Poachers exploiting the crisis, villagers trying to protect their property, and heavy vehicular traffic on roads near Kaziringa took a steep toll on wildlife, reported the Assam Tribune.

"The people of Bokakhat appealed to the Kaziranga National Park authority to create more highlands for sheltering the flood affected animals," the Assam Tribune added.

Elsewhere

 

European humane workers continued to assist into mid-September in the wake of midsummer fires that raced over the drought-parched hills of Croatia, Serbia, Macedonia, and Greece. Some of the fires were accidents, some were arsons, and some, alleged the Italian national animal welfare society ENPA, were caused by careless hunting practices. Brother and sister Nikos and Maria Dimopoulos, both over 70 years of age, were killed near Zaharo, Greece, while trying to rescue their donkey. Altogether, more than 70 people and thousands of farm animals perished due to the blazes.
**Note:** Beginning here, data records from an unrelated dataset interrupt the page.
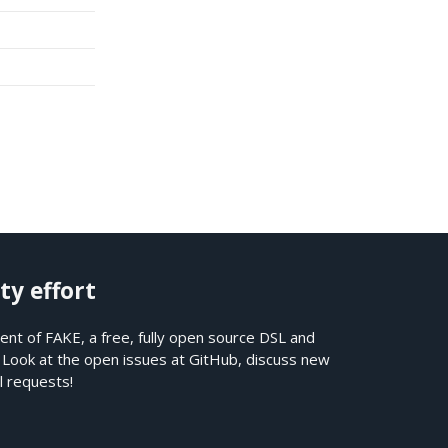
ty effort
nt of FAKE, a free, fully open source DSL and
. Look at the open issues at
GitHub
, discuss new
l requests!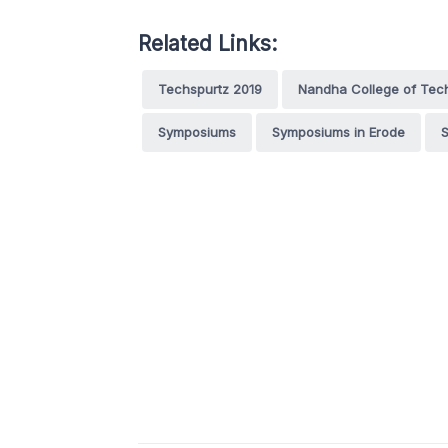
Related Links:
Techspurtz 2019
Nandha College of Tec
Symposiums
Symposiums in Erode
S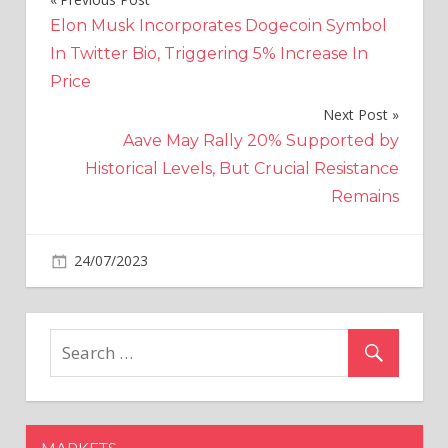
Post
Elon Musk Incorporates Dogecoin Symbol
navigation
In Twitter Bio, Triggering 5% Increase In
Price
Next Post
Aave May Rally 20% Supported by
Historical Levels, But Crucial Resistance
Remains
on
24/07/2023
Crypto
Comments Off
Two
more
crypto
bills
in
the
US: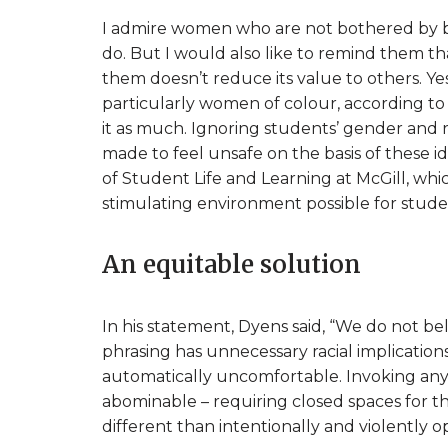
I admire women who are not bothered by bei
do. But I would also like to remind them tha
them doesn’t reduce its value to others. Y
particularly women of colour, according to
it as much. Ignoring students’ gender and
made to feel unsafe on the basis of these iden
of Student Life and Learning at McGill, whic
stimulating environment possible for stude
An equitable solution
In his statement, Dyens said, “We do not beli
phrasing has unnecessary racial implicatio
automatically uncomfortable. Invoking any s
abominable – requiring closed spaces for 
different than intentionally and violently 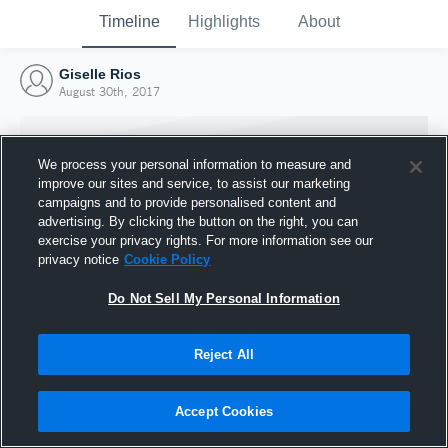
Timeline
Highlights
About
Giselle Rios
August 30th, 2017
We process your personal information to measure and
improve our sites and service, to assist our marketing
campaigns and to provide personalised content and
advertising. By clicking the button on the right, you can
exercise your privacy rights. For more information see our
privacy notice
Cookie Policy
Do Not Sell My Personal Information
Reject All
Joined Hudl
30 August 2017
Accept Cookies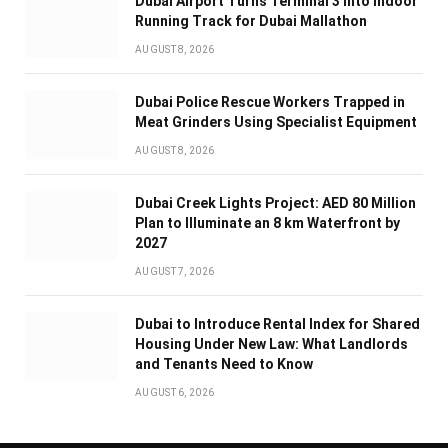
Dubai Airport Turns Terminal 3 Into Indoor
Running Track for Dubai Mallathon
AUGUST 8, 2026
Dubai Police Rescue Workers Trapped in
Meat Grinders Using Specialist Equipment
AUGUST 8, 2026
Dubai Creek Lights Project: AED 80 Million
Plan to Illuminate an 8 km Waterfront by
2027
AUGUST 7, 2026
Dubai to Introduce Rental Index for Shared
Housing Under New Law: What Landlords
and Tenants Need to Know
AUGUST 6, 2026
Typhoon Man-Yi hit Okinawa on Friday, July 13. Reportedly the strong-est typhoon that ever reached Okinawa, it blew the roof off the Okinawa-American Animal Rescue Society shelter and seriously damaged two prefabricated buildings used for puppies, kittens, and post-surgical recovery, spokes-person Liz Rouse told ANIMAL PEOPLE.

"WSPA and Humane Society International will be assisting financially to make repairs and make it a little bit more typhoon proof," Rouse said.